(Information given)
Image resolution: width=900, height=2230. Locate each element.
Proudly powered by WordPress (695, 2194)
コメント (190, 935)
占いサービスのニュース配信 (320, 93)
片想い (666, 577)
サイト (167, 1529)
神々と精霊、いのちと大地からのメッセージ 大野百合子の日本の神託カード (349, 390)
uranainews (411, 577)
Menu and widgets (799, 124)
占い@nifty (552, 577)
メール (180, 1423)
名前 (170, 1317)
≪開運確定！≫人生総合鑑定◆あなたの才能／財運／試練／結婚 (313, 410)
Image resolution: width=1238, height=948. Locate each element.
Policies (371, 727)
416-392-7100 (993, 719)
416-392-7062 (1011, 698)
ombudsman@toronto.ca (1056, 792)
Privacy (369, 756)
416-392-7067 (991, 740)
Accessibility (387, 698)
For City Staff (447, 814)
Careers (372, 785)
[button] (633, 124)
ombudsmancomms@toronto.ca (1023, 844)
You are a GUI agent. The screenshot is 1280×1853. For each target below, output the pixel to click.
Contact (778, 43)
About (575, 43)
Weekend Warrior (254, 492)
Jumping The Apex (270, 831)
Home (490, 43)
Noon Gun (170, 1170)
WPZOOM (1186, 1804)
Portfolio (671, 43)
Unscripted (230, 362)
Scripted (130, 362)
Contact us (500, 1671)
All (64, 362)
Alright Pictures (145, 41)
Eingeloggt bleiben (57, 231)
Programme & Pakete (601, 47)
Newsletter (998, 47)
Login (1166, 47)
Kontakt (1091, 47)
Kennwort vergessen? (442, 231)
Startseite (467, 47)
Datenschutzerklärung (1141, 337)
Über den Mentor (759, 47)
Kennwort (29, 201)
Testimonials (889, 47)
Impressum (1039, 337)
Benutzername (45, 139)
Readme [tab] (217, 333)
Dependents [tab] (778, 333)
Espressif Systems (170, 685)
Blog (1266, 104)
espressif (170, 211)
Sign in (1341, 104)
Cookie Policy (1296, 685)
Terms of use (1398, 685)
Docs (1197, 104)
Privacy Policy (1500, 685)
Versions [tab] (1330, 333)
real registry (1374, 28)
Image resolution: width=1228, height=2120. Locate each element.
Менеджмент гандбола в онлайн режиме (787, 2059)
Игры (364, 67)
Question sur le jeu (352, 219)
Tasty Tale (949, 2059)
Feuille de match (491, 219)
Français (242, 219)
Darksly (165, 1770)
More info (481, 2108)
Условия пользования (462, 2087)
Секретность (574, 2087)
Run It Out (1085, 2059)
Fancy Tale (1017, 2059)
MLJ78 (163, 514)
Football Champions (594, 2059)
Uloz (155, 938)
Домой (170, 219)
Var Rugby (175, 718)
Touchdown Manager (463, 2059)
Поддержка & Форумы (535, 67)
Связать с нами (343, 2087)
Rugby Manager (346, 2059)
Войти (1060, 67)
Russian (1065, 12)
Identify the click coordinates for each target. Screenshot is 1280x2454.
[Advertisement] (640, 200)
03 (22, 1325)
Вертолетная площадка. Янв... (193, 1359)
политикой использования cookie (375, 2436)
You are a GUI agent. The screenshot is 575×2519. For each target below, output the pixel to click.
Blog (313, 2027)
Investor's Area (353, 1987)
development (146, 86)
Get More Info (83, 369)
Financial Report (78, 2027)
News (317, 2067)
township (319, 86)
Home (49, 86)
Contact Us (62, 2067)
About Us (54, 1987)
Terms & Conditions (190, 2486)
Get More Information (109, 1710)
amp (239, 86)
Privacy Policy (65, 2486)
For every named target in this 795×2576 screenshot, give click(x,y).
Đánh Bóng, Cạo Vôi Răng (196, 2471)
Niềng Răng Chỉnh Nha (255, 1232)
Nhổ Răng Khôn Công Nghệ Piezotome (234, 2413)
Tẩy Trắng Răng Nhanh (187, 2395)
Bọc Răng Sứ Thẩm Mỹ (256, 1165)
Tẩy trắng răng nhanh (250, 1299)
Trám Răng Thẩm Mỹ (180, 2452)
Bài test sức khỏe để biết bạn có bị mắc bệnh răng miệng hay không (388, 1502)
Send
(End Information given)
## How to complete this task
Your task is to repeat every entry exactly.

## Result of this exercise
Image resolution: width=900, height=2230. Locate each element.
Proudly powered by WordPress (695, 2194)
コメント (190, 935)
占いサービスのニュース配信 (320, 93)
片想い (666, 577)
サイト (167, 1529)
神々と精霊、いのちと大地からのメッセージ 大野百合子の日本の神託カード (349, 390)
uranainews (411, 577)
Menu and widgets (799, 124)
占い@nifty (552, 577)
メール (180, 1423)
名前 (170, 1317)
≪開運確定！≫人生総合鑑定◆あなたの才能／財運／試練／結婚 (313, 410)
Image resolution: width=1238, height=948. Locate each element.
Policies (371, 727)
416-392-7100 (993, 719)
416-392-7062 (1011, 698)
ombudsman@toronto.ca (1056, 792)
Privacy (369, 756)
416-392-7067 (991, 740)
Accessibility (387, 698)
For City Staff (447, 814)
Careers (372, 785)
[button] (633, 124)
ombudsmancomms@toronto.ca (1023, 844)
You are a GUI agent. The screenshot is 1280×1853. For each target below, output the pixel to click.
Contact (778, 43)
About (575, 43)
Weekend Warrior (254, 492)
Jumping The Apex (270, 831)
Home (490, 43)
Noon Gun (170, 1170)
WPZOOM (1186, 1804)
Portfolio (671, 43)
Unscripted (230, 362)
Scripted (130, 362)
Contact us (500, 1671)
All (64, 362)
Alright Pictures (145, 41)
Eingeloggt bleiben (57, 231)
Programme & Pakete (601, 47)
Newsletter (998, 47)
Login (1166, 47)
Kontakt (1091, 47)
Kennwort vergessen? (442, 231)
Startseite (467, 47)
Datenschutzerklärung (1141, 337)
Über den Mentor (759, 47)
Kennwort (29, 201)
Testimonials (889, 47)
Impressum (1039, 337)
Benutzername (45, 139)
Readme [tab] (217, 333)
Dependents [tab] (778, 333)
Espressif Systems (170, 685)
Blog (1266, 104)
espressif (170, 211)
Sign in (1341, 104)
Cookie Policy (1296, 685)
Terms of use (1398, 685)
Docs (1197, 104)
Privacy Policy (1500, 685)
Versions [tab] (1330, 333)
real registry (1374, 28)
Image resolution: width=1228, height=2120. Locate each element.
Менеджмент гандбола в онлайн режиме (787, 2059)
Игры (364, 67)
Question sur le jeu (352, 219)
Tasty Tale (949, 2059)
Feuille de match (491, 219)
Français (242, 219)
Darksly (165, 1770)
More info (481, 2108)
Условия пользования (462, 2087)
Секретность (574, 2087)
Run It Out (1085, 2059)
Fancy Tale (1017, 2059)
MLJ78 (163, 514)
Football Champions (594, 2059)
Uloz (155, 938)
Домой (170, 219)
Var Rugby (175, 718)
Touchdown Manager (463, 2059)
Поддержка & Форумы (535, 67)
Связать с нами (343, 2087)
Rugby Manager (346, 2059)
Войти (1060, 67)
Russian (1065, 12)
Identify the click coordinates for each target. Screenshot is 1280x2454.
[Advertisement] (640, 200)
03 (22, 1325)
Вертолетная площадка. Янв... (193, 1359)
политикой использования cookie (375, 2436)
You are a GUI agent. The screenshot is 575×2519. For each target below, output the pixel to click.
Blog (313, 2027)
Investor's Area (353, 1987)
development (146, 86)
Get More Info (83, 369)
Financial Report (78, 2027)
News (317, 2067)
township (319, 86)
Home (49, 86)
Contact Us (62, 2067)
About Us (54, 1987)
Terms & Conditions (190, 2486)
Get More Information (109, 1710)
amp (239, 86)
Privacy Policy (65, 2486)
For every named target in this 795×2576 screenshot, give click(x,y).
Đánh Bóng, Cạo Vôi Răng (196, 2471)
Niềng Răng Chỉnh Nha (255, 1232)
Nhổ Răng Khôn Công Nghệ Piezotome (234, 2413)
Tẩy Trắng Răng Nhanh (187, 2395)
Bọc Răng Sứ Thẩm Mỹ (256, 1165)
Tẩy trắng răng nhanh (250, 1299)
Trám Răng Thẩm Mỹ (180, 2452)
Bài test sức khỏe để biết bạn có bị mắc bệnh răng miệng hay không (388, 1502)
Send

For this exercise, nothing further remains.